[Task requirements] Starting with the line that has "Music (254, 82)" and finishing with the line that has "Ретро фоны (443, 474)", set down each line below exactly. Pictures are not copied.

⁂

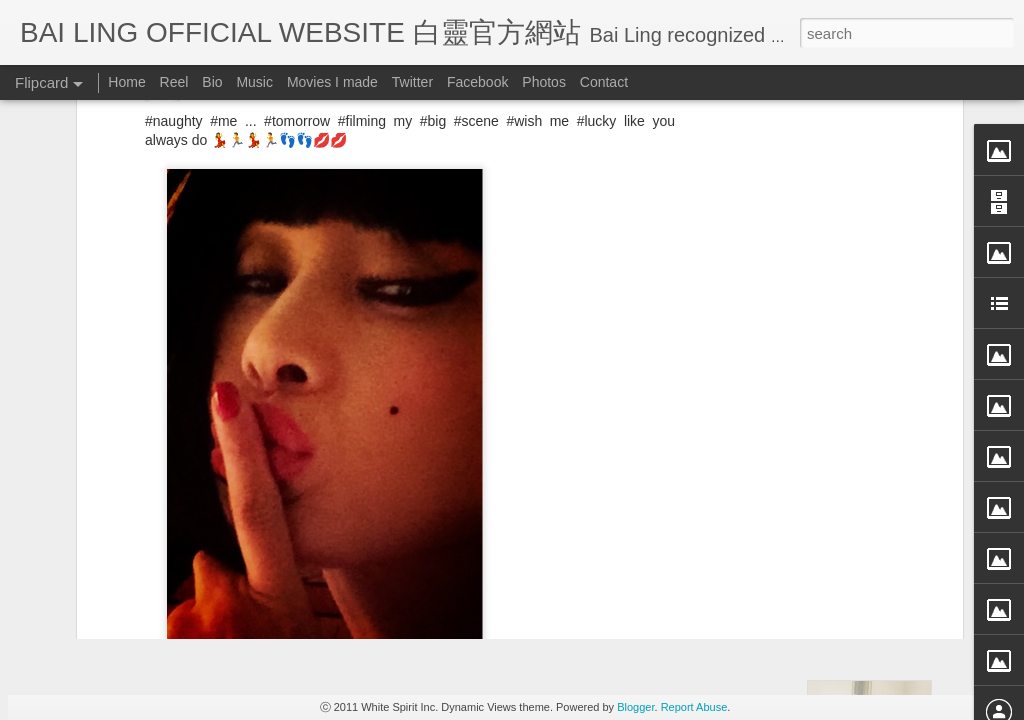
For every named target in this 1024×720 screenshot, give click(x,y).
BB (487, 466)
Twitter (412, 82)
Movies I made (332, 82)
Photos (544, 82)
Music (254, 82)
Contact (604, 82)
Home (126, 82)
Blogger (635, 707)
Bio (212, 82)
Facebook (477, 82)
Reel (174, 82)
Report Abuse (694, 707)
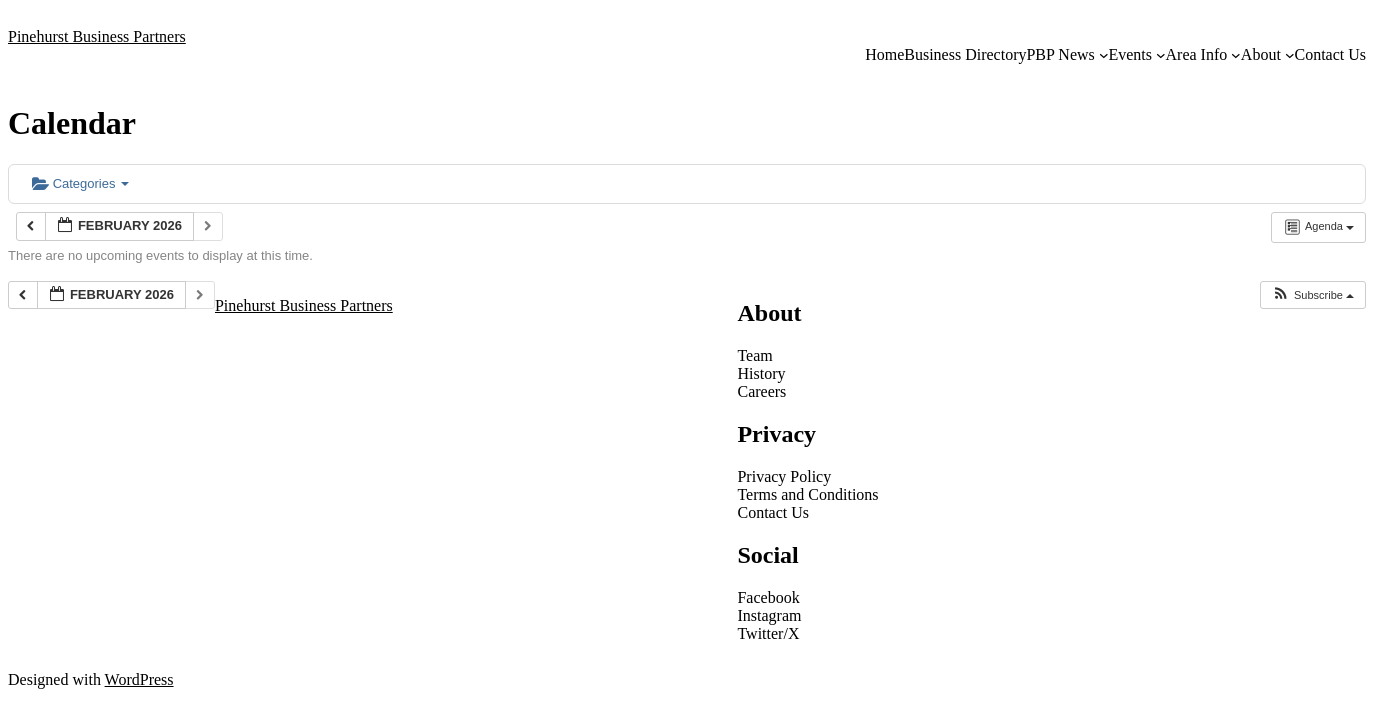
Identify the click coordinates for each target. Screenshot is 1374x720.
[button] (1312, 295)
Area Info (1197, 54)
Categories (80, 183)
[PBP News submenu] (1104, 55)
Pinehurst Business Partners (97, 36)
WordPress (139, 679)
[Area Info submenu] (1236, 55)
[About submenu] (1290, 55)
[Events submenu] (1161, 55)
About (1261, 54)
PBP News (1060, 54)
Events (1130, 54)
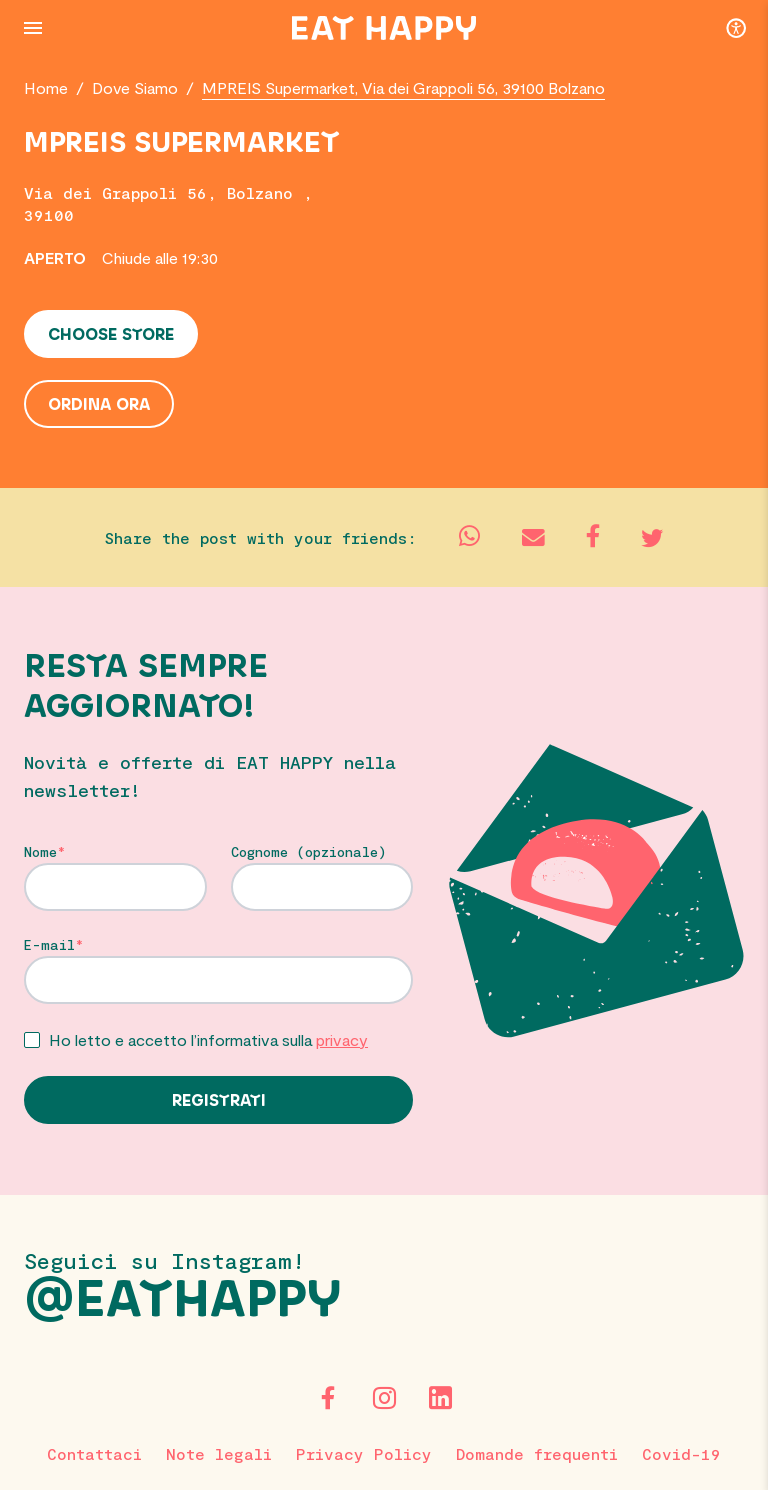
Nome (40, 852)
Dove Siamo (135, 87)
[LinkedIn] (440, 1398)
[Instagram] (384, 1398)
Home (46, 87)
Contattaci (94, 1453)
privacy (342, 1039)
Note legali (219, 1453)
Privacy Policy (364, 1453)
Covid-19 (681, 1453)
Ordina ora (99, 405)
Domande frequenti (537, 1453)
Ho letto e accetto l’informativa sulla (208, 1039)
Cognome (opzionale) (309, 852)
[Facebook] (328, 1398)
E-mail (49, 945)
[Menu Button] (33, 28)
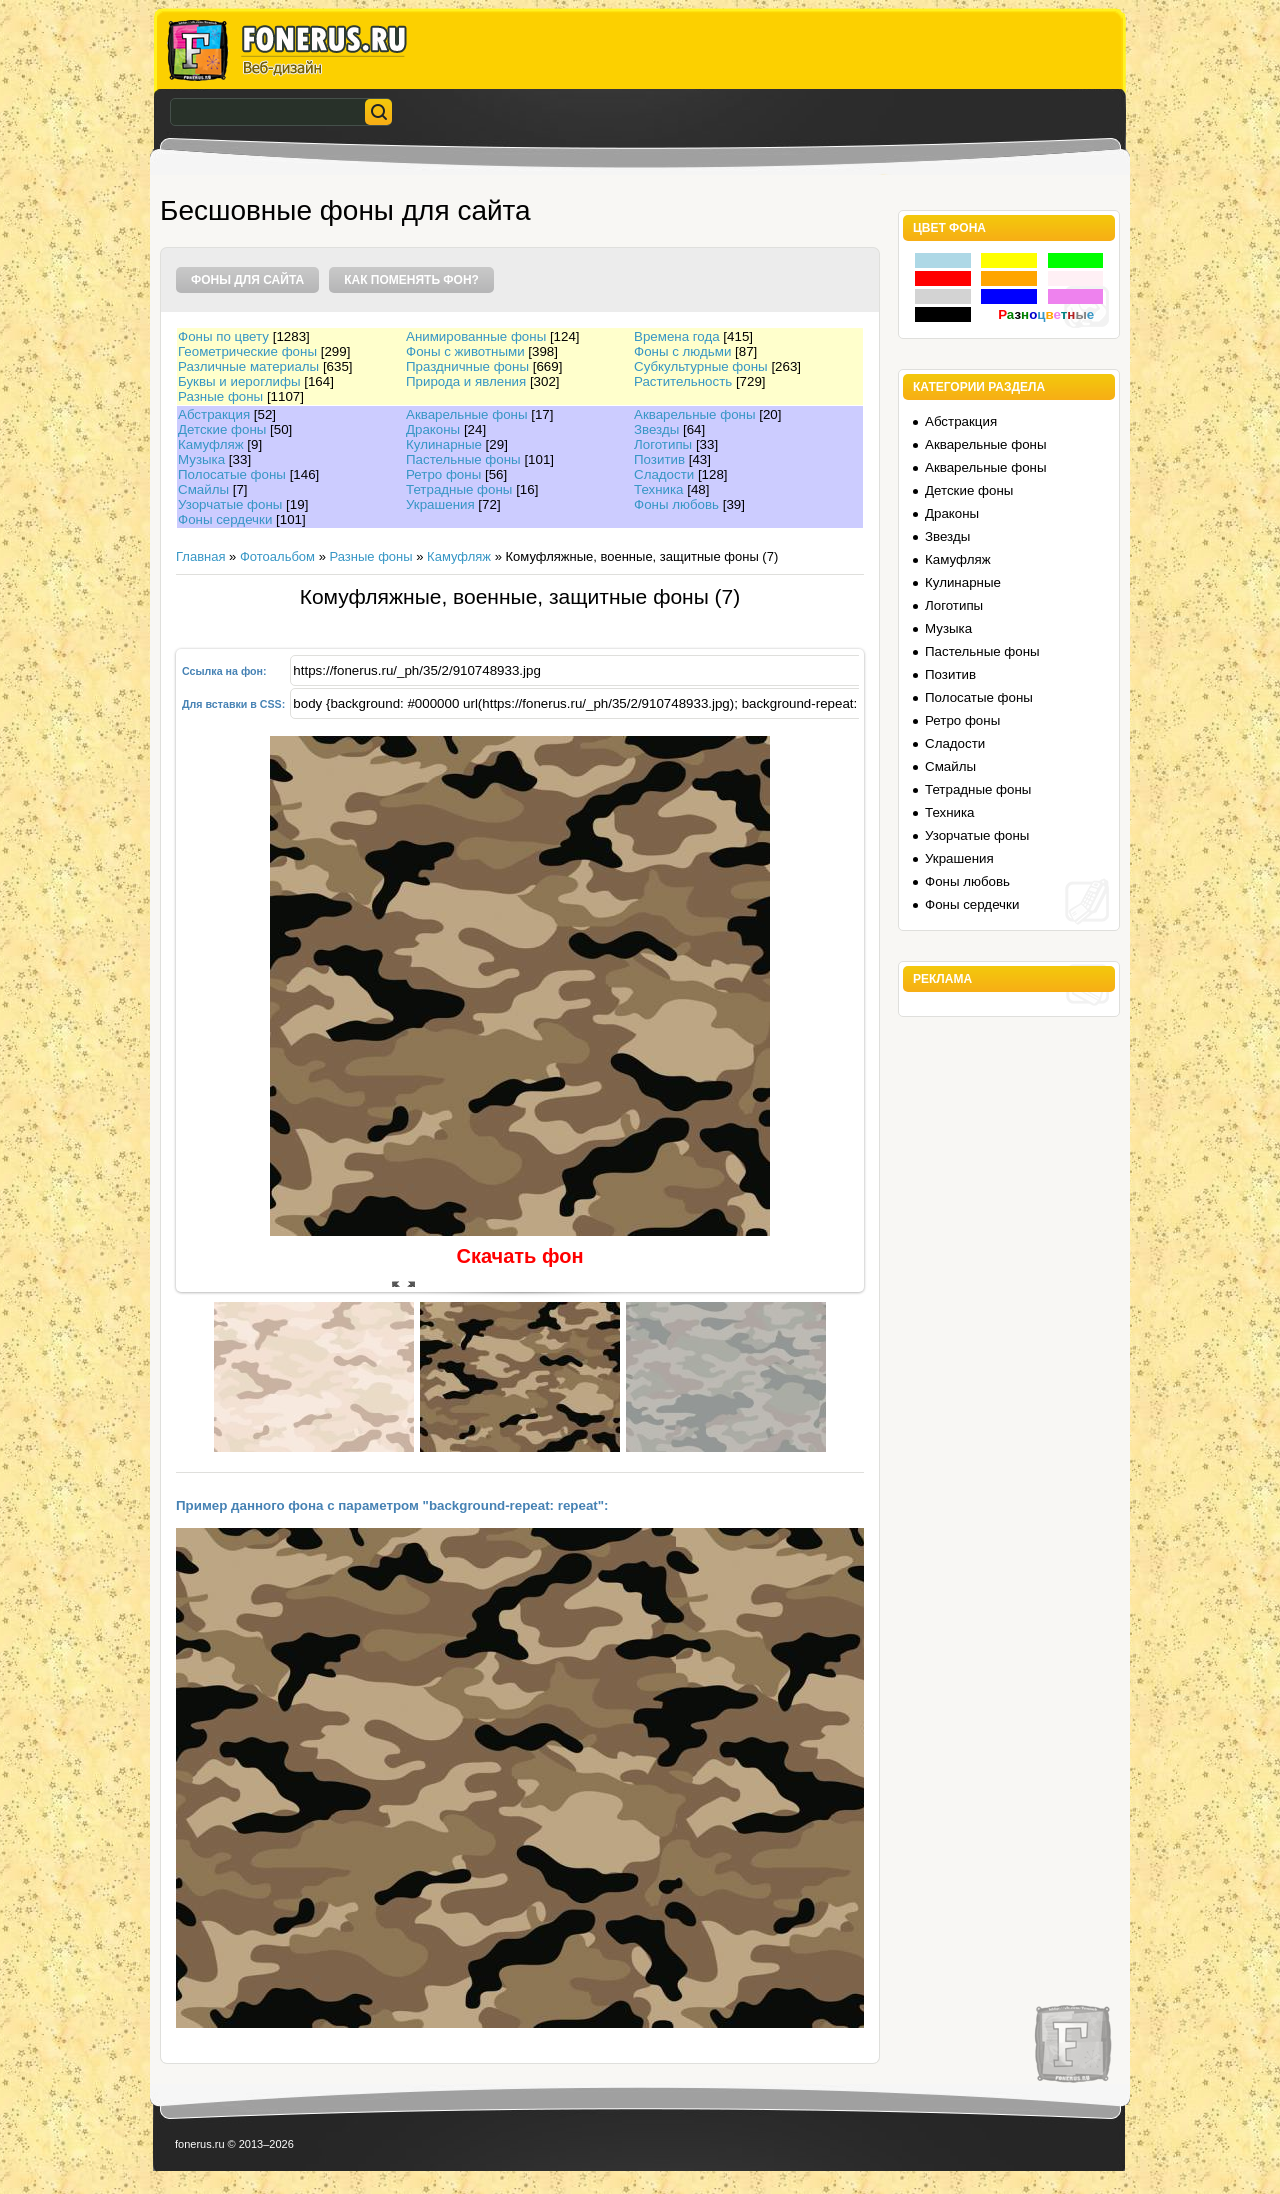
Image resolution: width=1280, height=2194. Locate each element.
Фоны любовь (676, 504)
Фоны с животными (465, 351)
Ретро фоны (443, 474)
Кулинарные (444, 444)
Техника (659, 489)
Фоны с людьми (682, 351)
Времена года (677, 336)
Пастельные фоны (463, 459)
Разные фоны (220, 396)
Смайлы (203, 489)
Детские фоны (222, 429)
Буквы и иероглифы (239, 381)
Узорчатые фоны (230, 504)
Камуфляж (211, 444)
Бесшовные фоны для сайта (345, 210)
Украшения (440, 504)
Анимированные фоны (476, 336)
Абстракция (214, 414)
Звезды (656, 429)
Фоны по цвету (223, 336)
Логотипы (663, 444)
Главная (200, 556)
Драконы (433, 429)
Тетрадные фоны (459, 489)
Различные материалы (248, 366)
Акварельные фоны (467, 414)
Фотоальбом (277, 556)
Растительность (683, 381)
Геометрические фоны (247, 351)
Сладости (664, 474)
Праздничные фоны (467, 366)
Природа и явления (466, 381)
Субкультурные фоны (701, 366)
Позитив (659, 459)
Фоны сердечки (225, 519)
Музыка (201, 459)
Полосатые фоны (232, 474)
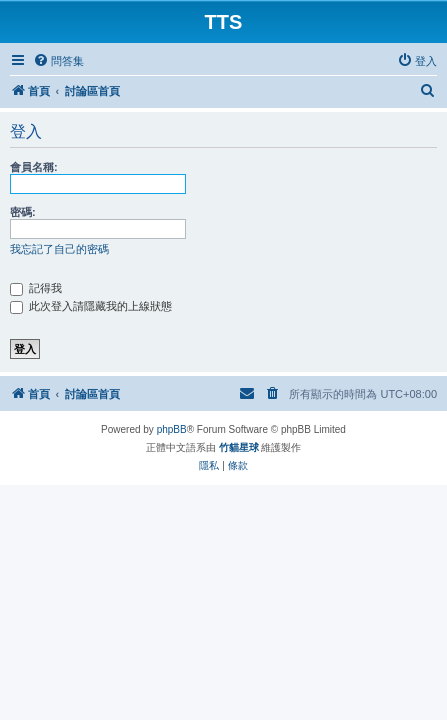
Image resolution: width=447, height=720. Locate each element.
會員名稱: (34, 167)
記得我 (36, 288)
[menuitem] (58, 61)
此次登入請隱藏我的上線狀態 (91, 306)
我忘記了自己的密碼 (59, 249)
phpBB (172, 429)
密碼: (23, 212)
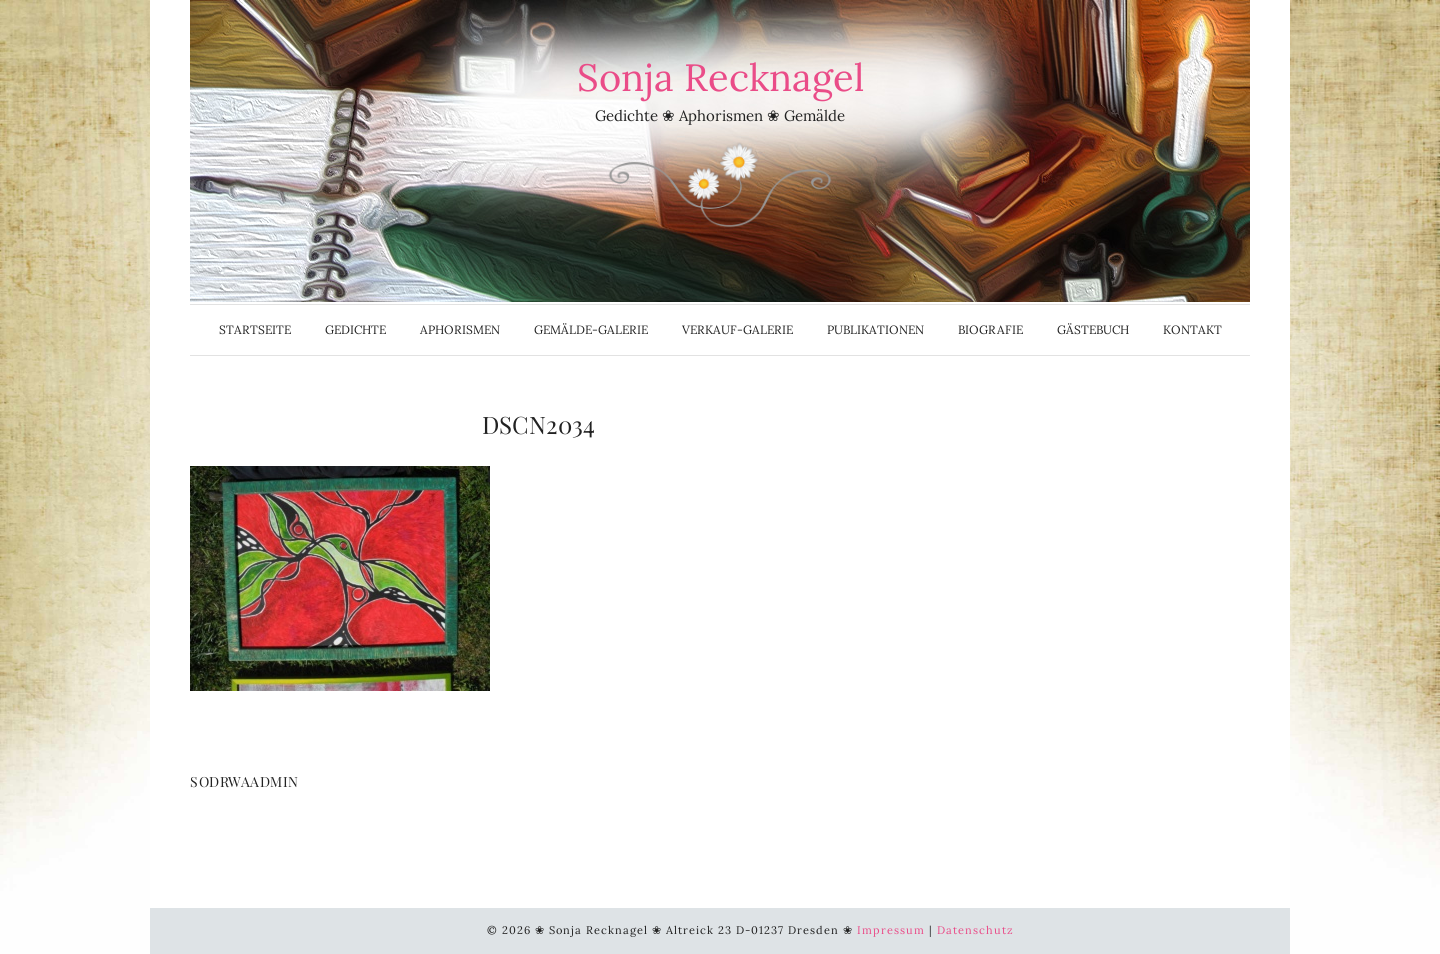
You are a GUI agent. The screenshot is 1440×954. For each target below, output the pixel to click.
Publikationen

⁂

[Output below]
Music (254, 82)
Contact (604, 82)
Home (126, 82)
Blogger (635, 707)
Bio (212, 82)
Facebook (477, 82)
Reel (174, 82)
Report Abuse (694, 707)
Identify the click coordinates for each target. Screenshot is 1374x720.
[button] (1312, 295)
Area Info (1197, 54)
Categories (80, 183)
[PBP News submenu] (1104, 55)
Pinehurst Business Partners (97, 36)
WordPress (139, 679)
[Area Info submenu] (1236, 55)
[About submenu] (1290, 55)
[Events submenu] (1161, 55)
About (1261, 54)
PBP News (1060, 54)
Events (1130, 54)
Nome (40, 852)
Dove Siamo (135, 87)
[LinkedIn] (440, 1398)
[Instagram] (384, 1398)
Home (46, 87)
Contattaci (94, 1453)
privacy (342, 1039)
Note legali (219, 1453)
Privacy Policy (364, 1453)
Covid-19 (681, 1453)
Ordina ora (99, 405)
Domande frequenti (537, 1453)
Ho letto e accetto l’informativa sulla (208, 1039)
Cognome (opzionale) (309, 852)
[Facebook] (328, 1398)
E-mail (49, 945)
[Menu Button] (33, 28)
Image resolution: width=1280, height=2194. Locate each element.
Фоны любовь (676, 504)
Фоны с животными (465, 351)
Ретро фоны (443, 474)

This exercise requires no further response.